Not Knowing The Rules Governing Employee Or Self Employed Status Could Cost Thousands

When there is a doubt over status of a worker being an employee or self employed the employer must make the correct decision or face potential serious penalties relating to a change in status that can be applied retrospectively. In the absence of comprehensive legislation guidelines have emerged and must be applied to avoid potential unexpected liabilities of tens of thousands of pounds.

The employment status of a worker can be a veritable minefield for an employer if the wrong decision is made. Should an employer decide the status of a worker is self employed and treat that worker as self employed rather than deducting tax and national insurance the employer could be at risk of incurring a major financial liability for tax and national insurance deductions if the status of the worker is subsequently changed following an Inland Revenue enquiry.

If the status of a worker is changed from self employment to employee by the Inland Revenue the amounts paid to that worker would be regarded by the Revenue as not the gross pay but the net pay after deductions of income tax and national insurance. The re-assessment after adding the income tax and both employee and employer national insurance could increase the cost of that worker by more than 50%.

If a workers employment status is determined as incorrect by the tax authority the date at which the employment status was employee rather than self employment would also be determined. Such a status change and the applicable date could be applied several years retrospectively leading to a significant financial burden.

An employer cannot choose the status of a worker as employee or self employed. The status of the worker is dependent upon the rules of engagement and the working practices that ensue. There is also a tendency with long term engagement of self employed workers for circumstances to change and some changes could change the status of that worker from self employment to employee in the view of the tax authority.

The first essential question to be answered by an employer is whether the worker is being engaged under a contract of employment or whose services are being contracted. Due to the potential serious financial consequences of making the wrong decision it is important that the rules of engagement are set out and agreed in writing.

There is no statutory definition of what constitutes a contract of service and what constitutes a contract for services in relation to income tax and national insurance. In the absence of a statutory definition the interpretation of the nature of the relationship is open to debate and previous court judgments.

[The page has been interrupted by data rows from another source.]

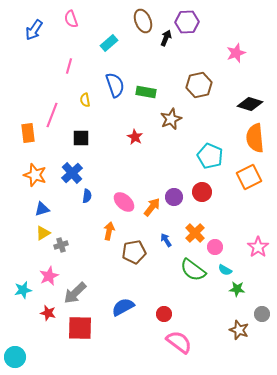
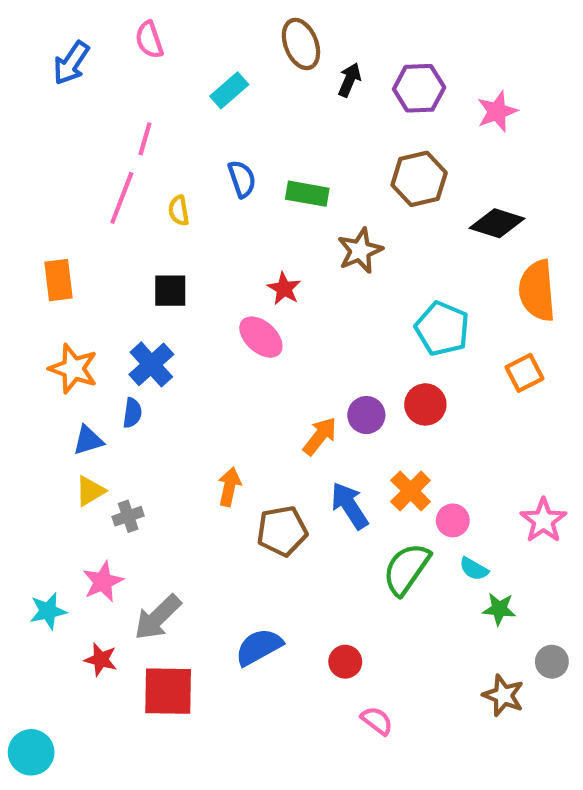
purple hexagon: (187, 22) -> (419, 88), moved
blue semicircle: (115, 85) -> (242, 179), size x0.7
black diamond: (250, 104) -> (497, 223), moved
pink line: (52, 115) -> (122, 198), moved
orange square: (249, 177) -> (524, 373), size x0.7
blue semicircle: (87, 196) -> (132, 413), moved
pink ellipse: (124, 202) -> (261, 337), moved
blue arrow: (166, 240) -> (349, 506), size x1.6
green semicircle: (193, 270) -> (406, 569), turned 88
pink semicircle: (179, 342) -> (377, 721), size x0.6

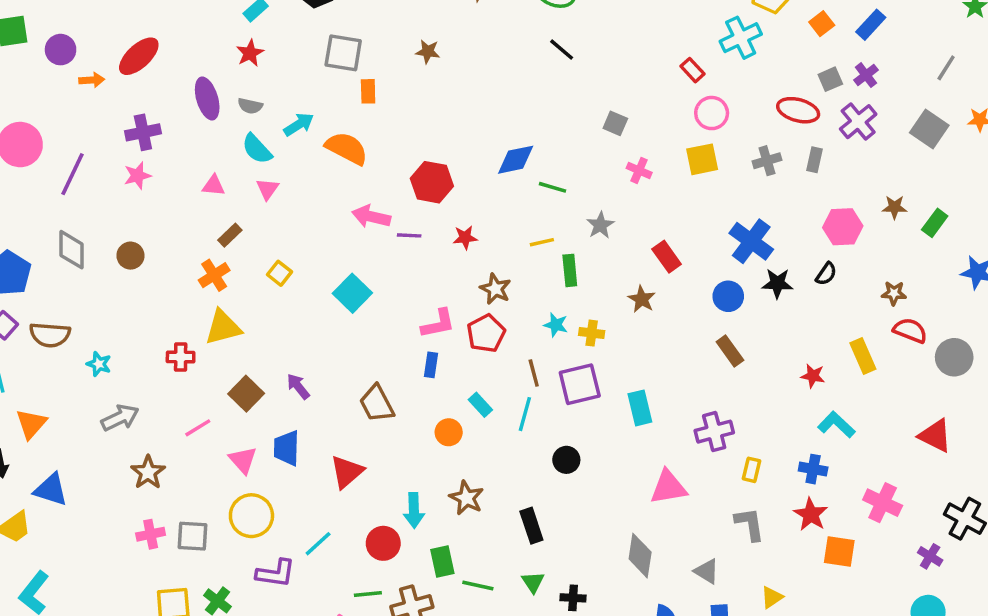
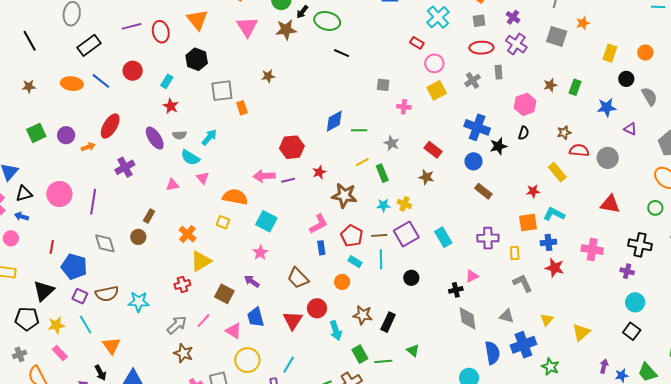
gray square: (830, 79) -> (479, 21), moved, turned 32
orange semicircle: (347, 148) -> (235, 197), moved
pink star: (137, 176) -> (260, 253), moved
brown rectangle: (230, 235) -> (149, 216), moved
brown star: (495, 289) -> (344, 195), size x1.4
red pentagon: (486, 333) -> (352, 236), moved
yellow cross: (592, 333) -> (404, 204), turned 32
cyan star: (99, 364) -> (139, 302), size x1.5
brown line: (534, 373) -> (379, 235), turned -63
gray arrow: (120, 418) -> (177, 325), moved
purple cross: (714, 432) -> (488, 238), turned 30
pink triangle: (668, 487) -> (472, 276), size x0.6
black rectangle: (531, 526) -> (388, 322), moved, turned 60
red circle: (383, 543) -> (317, 308), moved
orange square: (839, 552) -> (528, 222), moved
black cross: (573, 598) -> (456, 290), moved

General rules which would indicate a worker was an employee would include scenarios such as is the work supervised,Not Knowing The Rules Governing Employee Or Self Employed Status Could Cost Thousands Articles does someone state when, what and where work is done and how it should be done. Can the worker be moved from one task to another and does the worker work to set hours and paid on a set basis of hourly, weekly or monthly or receive bonuses or overtime payments. The existence of such conditions would indicate employee status not self employment.

There are many other factors which may determine employment status, for example if the worker takes the business vehicle home each day that would indicate employee status. Should the worker provide his own tools and equipment to perform the tasks and bear the costs of doing this then self employment would be indicated but should the employer provide such equipment then workers status is more likely to be interpreted as employee.

Factors which may determine self employment would include the worker using someone else to carry out the tasks at their expense, whether the work contained personal financial risk to the worker, has a fixed price been agreed regardless of time taken to perform the work. Other self employment factors would be if the worker can choose when and how to perform the tasks, whether they also work for other organisations and whether unsatisfactory work has to be corrected in the workers own time and expense.

The conditions under which a worker is engaged may be ambiguous and that can lead to problems as long term self employed workers and the relationship with the employer tends over time to slip into a pattern that might be interpreted as closer to that of an employee rather than self employment. In such circumstances what may have started as self employment may later be interpreted as employment in which case the specter of that workers cost being increased to the business by 50% going back years could become reality.

In all cases where there is doubt over the employment status the final decision becomes one of providing evidence and the weight of evidence for one side or the other. Often individual cases can rest on what may have been regarded as insignificant items at the time. For example granting the worker benefits normally associated with employment such as paid leave and even such items as access to subsidized canteen facilities could weigh the balance in favour of employment.

If an employer has doubts on the status of a worker the rules of engagement should be set out in writing at the outset and clarify the status as employee or self employment. If there is any doubt then the safest practice would be to treat the worker as an employee and deduct income tax and national insurance or engage the worker under the CIS sub contractors rules.

As a rough guide to the financial consequences of making the wrong decision or circumstances changing the status of a worker from self employment to employment without deducting tax and national insurance consider this example.

The worker has performed work for the business for 3 years as self employed and has been paid 25,000 pounds per annum. The normal work pattern is interpreted by the Inland Revenue as that of an employee not self employment.

The Inland Revenue could determine income tax of 5,000 pounds and national insurance of 2,000 pounds should have been deducted plus employer national insurance of a further 2,000 pounds. Over three years the bill for getting the decision wrong could result in an unexpected bill for the employer of 27,000 pounds. For a small business that level of additional cost could be the difference between survival and liquidation.